En règle générale, les phases de cadrage permettent de faire un état de l’existant et de définir les processus cible. Ensuite, on peut décliner en sous processus en fonction des besoins, des objectifs et de la stratégie initiale. Considérons au même titre que les autres processus ou sous-processus le cas des clients. Dans l’ensemble de cette phase d’analyse, on se positionne comme un client et non comme une entreprise pour déterminer tous les processus déclencheur à partir des entrées clients. Bien sur, il faut au préalable connaître ses clients et leurs comportements. Mais ce travail aura forcément un impact direct sur les canaux.

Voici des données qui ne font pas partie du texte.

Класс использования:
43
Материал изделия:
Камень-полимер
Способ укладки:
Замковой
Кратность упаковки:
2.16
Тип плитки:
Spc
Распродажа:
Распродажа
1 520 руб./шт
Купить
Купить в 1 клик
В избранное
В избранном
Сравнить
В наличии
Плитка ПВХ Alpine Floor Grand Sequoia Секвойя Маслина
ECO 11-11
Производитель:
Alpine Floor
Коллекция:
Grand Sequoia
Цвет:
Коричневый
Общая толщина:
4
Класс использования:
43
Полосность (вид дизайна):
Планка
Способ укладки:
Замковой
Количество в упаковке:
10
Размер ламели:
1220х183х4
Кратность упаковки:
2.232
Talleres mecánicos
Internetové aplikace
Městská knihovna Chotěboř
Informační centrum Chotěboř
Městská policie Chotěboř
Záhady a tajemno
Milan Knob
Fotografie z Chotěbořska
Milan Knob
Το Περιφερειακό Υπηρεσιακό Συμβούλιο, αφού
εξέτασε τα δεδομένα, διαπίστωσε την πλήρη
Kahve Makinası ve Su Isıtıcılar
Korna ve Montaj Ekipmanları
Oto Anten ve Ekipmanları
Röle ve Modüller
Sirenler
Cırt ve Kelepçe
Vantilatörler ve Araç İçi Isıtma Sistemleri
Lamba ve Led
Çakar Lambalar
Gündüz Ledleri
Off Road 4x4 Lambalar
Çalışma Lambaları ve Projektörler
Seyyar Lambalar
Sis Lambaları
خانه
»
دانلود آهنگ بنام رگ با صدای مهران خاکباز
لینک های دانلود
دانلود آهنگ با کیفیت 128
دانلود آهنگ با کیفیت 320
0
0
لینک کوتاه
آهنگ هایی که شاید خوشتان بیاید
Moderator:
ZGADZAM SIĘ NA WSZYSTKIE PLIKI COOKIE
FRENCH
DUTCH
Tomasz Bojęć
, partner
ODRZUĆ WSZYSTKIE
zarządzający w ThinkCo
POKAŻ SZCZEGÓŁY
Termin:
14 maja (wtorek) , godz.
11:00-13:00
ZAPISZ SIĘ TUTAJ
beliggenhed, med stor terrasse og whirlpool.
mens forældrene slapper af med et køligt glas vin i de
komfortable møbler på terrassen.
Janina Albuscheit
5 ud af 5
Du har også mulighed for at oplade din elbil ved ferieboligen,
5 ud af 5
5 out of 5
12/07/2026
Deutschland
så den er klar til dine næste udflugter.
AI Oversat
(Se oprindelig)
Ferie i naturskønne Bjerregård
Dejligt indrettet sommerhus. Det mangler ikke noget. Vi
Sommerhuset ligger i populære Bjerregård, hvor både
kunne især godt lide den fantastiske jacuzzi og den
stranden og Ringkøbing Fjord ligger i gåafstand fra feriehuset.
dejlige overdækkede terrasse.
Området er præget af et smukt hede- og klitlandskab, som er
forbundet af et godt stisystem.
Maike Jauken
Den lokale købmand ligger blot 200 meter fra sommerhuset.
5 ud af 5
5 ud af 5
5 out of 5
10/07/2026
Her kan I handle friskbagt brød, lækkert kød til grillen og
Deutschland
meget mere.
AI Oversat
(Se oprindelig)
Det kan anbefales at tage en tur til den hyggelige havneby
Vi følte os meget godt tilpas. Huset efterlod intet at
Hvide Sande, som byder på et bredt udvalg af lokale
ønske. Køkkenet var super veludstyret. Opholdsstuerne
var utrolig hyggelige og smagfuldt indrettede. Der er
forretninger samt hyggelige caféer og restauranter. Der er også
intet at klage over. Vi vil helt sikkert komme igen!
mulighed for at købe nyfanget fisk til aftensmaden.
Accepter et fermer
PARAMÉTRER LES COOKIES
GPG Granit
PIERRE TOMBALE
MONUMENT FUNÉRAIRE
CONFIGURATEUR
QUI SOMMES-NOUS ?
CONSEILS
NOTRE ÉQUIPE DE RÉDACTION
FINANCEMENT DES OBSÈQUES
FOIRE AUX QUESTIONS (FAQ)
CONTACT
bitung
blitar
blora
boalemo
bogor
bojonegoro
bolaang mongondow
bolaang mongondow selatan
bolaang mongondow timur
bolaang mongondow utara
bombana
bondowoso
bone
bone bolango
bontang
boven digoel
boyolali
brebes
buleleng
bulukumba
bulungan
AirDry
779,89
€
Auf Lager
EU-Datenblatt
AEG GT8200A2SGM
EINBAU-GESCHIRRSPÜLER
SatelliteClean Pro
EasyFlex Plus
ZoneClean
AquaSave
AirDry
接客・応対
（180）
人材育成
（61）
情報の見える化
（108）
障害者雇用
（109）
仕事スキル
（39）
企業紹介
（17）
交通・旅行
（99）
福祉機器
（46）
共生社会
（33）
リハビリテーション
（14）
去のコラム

Exemple : Considérons un canal internet. Je suis client et accède au site web. Je trouve des numéros verts, des 800, des onglets, du paiement en ligne, des réservations en ligne etc… Du point de vue client, il faut écrire l’ensemble des processus d’accès à ces fonctions (en générale existantes par la conception du site). Mais reprenons ou réécrivons ces processus en ayant pour objet de mettre en corrélation tous les canaux liés à la fonction (point d’entrée : le client et point sortie : la convergence des canaux) et ensuite modifions ces processus en ayant pour cible la fluidité et la transparence de toutes les relations interprocessus, les transactions, les ruptures et les surcharges. Le bilan peut-être édifiant et tout aussi simple à résoudre. Cela permet d’ouvrir de nouvelles questions qui viennent compléter celle qui déterminaient la stratégie initiale :

Le numéro unique est-il utile pour mon client sur l’ensemble des processus ?

Est-il possible de contourner ou de résoudre les ruptures (réglementaire ou non) ?

Si j’ai une vision unique de mon client sur mon SI, mon client a-t-il ce sentiment en utilisant tous mes canaux ?

Comment mon client peut-il avoir accès à 2 ou 3 canaux simultanément avec un état identique ?

Ce travail n’est pas spécialement coûteux sur une phase de cadrage et peut apporter beaucoup plus au ROI. Les bénéfices sont aussi applicables aux autres étapes des projets par une optimisation des relations multi-canal et une cohérence anticipée et durable.